Exercise requirements. Across the whole listing, copy out every line that includes the string "million".

Extracted entries.

★ ★ ★ ★ ★ ★ ★

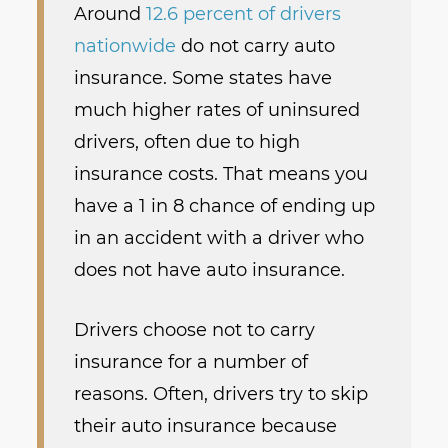
Around
12.6 percent of drivers
nationwide
do not carry auto
insurance. Some states have
much higher rates of uninsured
drivers, often due to high
insurance costs. That means you
have a 1 in 8 chance of ending up
in an accident with a driver who
does not have auto insurance.
Drivers choose not to carry
insurance for a number of
reasons. Often, drivers try to skip
their auto insurance because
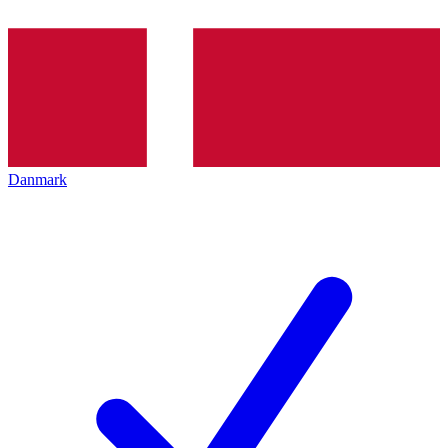
Danmark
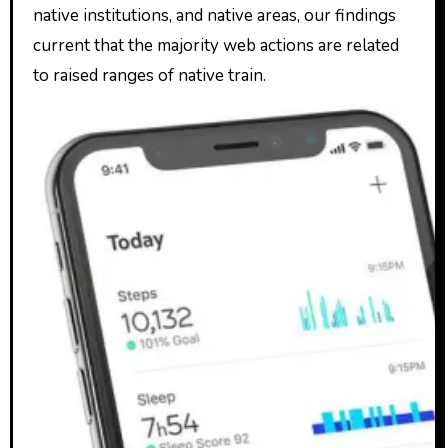
native institutions, and native areas, our findings
current that the majority web actions are related
to raised ranges of native train.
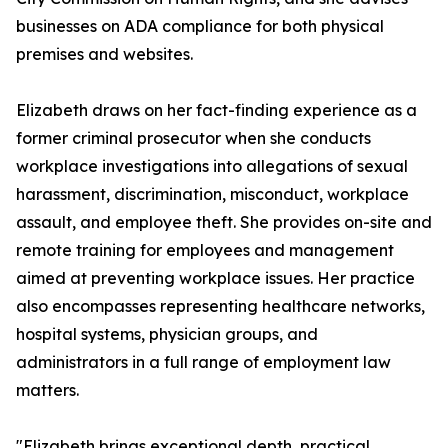
businesses on ADA compliance for both physical
premises and websites.
Elizabeth draws on her fact-finding experience as a
former criminal prosecutor when she conducts
workplace investigations into allegations of sexual
harassment, discrimination, misconduct, workplace
assault, and employee theft. She provides on-site and
remote training for employees and management
aimed at preventing workplace issues. Her practice
also encompasses representing healthcare networks,
hospital systems, physician groups, and
administrators in a full range of employment law
matters.
"Elizabeth brings exceptional depth, practical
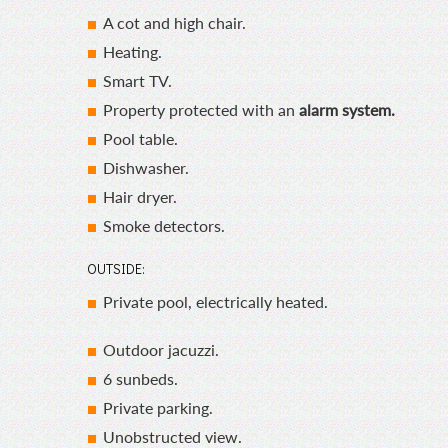
A cot and high chair.
Heating.
Smart TV.
Property protected with an
alarm system.
Pool table.
Dishwasher.
Hair dryer.
Smoke detectors.
OUTSIDE:
Private pool, electrically heated.
Outdoor jacuzzi.
6 sunbeds.
Private parking.
Unobstructed view.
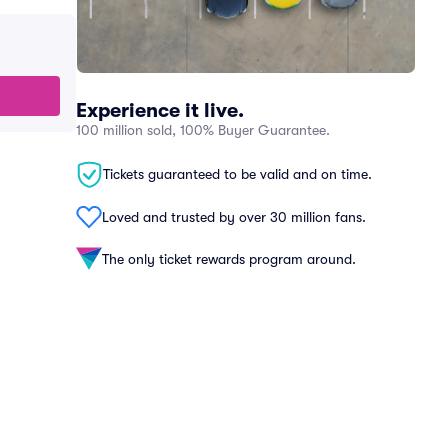
Experience it live.
100 million sold, 100% Buyer Guarantee.
Tickets guaranteed to be valid and on time.
Loved and trusted by over 30 million fans.
The only ticket rewards program around.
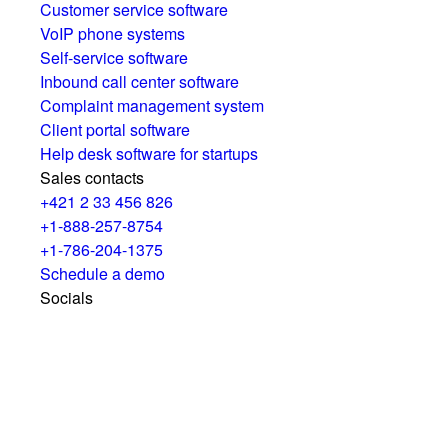
Customer service software
VoIP phone systems
Self-service software
Inbound call center software
Complaint management system
Client portal software
Help desk software for startups
Sales contacts
+421 2 33 456 826
+1-888-257-8754
+1-786-204-1375
Schedule a demo
Socials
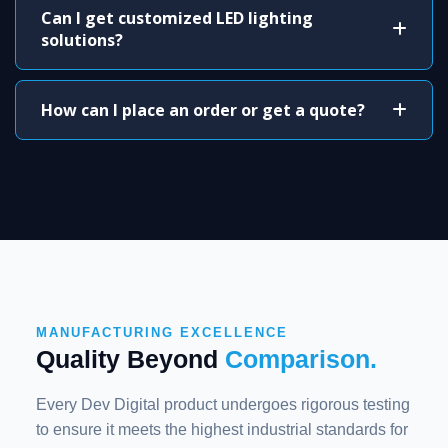
Can I get customized LED lighting
solutions?
How can I place an order or get a quote?
MANUFACTURING EXCELLENCE
Quality Beyond
Comparison.
Every Dev Digital product undergoes rigorous testing
to ensure it meets the highest industrial standards for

★ ★ ★ ★ ★ ★ ★

Answer for this exercise.
100 million sold, 100% Buyer Guarantee.
Loved and trusted by over 30 million fans.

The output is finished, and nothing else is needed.